(Stored data entries)
----------
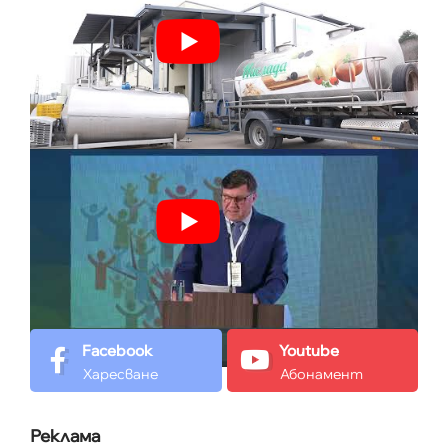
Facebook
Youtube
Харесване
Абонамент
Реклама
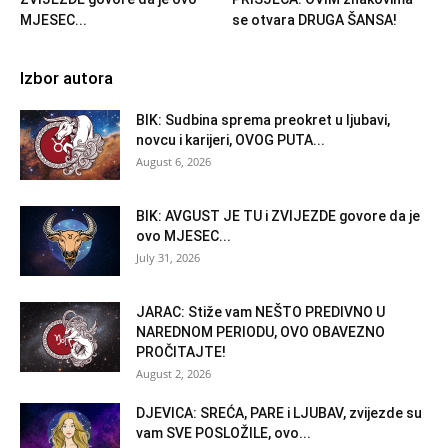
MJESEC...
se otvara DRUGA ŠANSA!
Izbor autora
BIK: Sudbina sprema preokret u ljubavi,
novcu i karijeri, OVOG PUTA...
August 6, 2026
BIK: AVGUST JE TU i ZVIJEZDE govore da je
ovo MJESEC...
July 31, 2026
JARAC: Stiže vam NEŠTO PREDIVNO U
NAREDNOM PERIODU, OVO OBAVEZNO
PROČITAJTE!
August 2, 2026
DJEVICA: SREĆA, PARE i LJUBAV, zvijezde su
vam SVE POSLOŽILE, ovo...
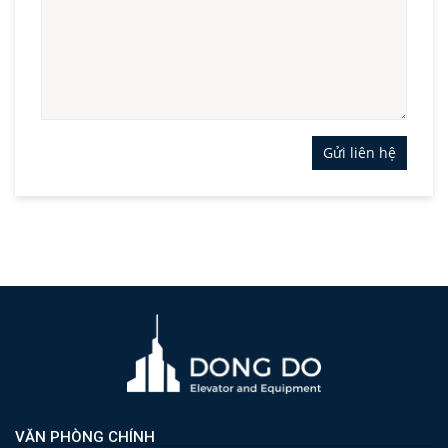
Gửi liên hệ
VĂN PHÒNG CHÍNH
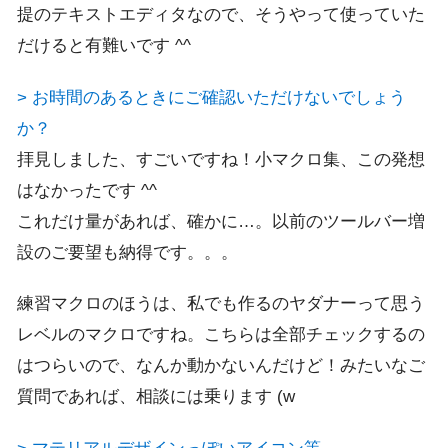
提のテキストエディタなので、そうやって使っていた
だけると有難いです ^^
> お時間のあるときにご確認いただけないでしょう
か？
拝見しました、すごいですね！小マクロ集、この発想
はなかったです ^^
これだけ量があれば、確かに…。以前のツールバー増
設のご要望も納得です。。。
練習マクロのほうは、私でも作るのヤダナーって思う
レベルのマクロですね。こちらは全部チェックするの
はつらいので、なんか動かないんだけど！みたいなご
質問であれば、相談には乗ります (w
----------
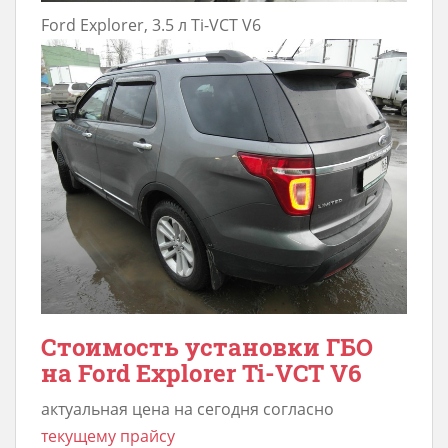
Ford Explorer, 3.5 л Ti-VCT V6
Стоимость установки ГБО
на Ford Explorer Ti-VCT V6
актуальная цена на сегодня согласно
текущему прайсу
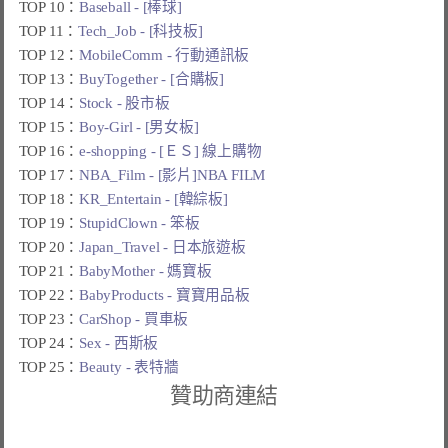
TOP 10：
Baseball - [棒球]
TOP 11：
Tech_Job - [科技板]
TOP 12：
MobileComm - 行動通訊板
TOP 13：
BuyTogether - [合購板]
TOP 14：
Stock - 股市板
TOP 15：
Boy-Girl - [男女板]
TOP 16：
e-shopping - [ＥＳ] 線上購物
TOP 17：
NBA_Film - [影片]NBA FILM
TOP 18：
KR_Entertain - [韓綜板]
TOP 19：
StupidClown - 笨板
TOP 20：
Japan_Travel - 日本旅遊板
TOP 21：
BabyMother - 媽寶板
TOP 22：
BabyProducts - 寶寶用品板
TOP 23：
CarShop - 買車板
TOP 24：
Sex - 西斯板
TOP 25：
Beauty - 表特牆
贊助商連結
----------
The task
Restate the lines above from the one containing "August 2, 2026" through the one containing "レベルのマクロですね。こちらは全部チェックするの", inclusive, exactly and without pictures.

Solution for this task
August 2, 2026
DJEVICA: SREĆA, PARE i LJUBAV, zvijezde su
vam SVE POSLOŽILE, ovo...
Gửi liên hệ
VĂN PHÒNG CHÍNH
提のテキストエディタなので、そうやって使っていた
だけると有難いです ^^
> お時間のあるときにご確認いただけないでしょう
か？
拝見しました、すごいですね！小マクロ集、この発想
はなかったです ^^
これだけ量があれば、確かに…。以前のツールバー増
設のご要望も納得です。。。
練習マクロのほうは、私でも作るのヤダナーって思う
レベルのマクロですね。こちらは全部チェックするの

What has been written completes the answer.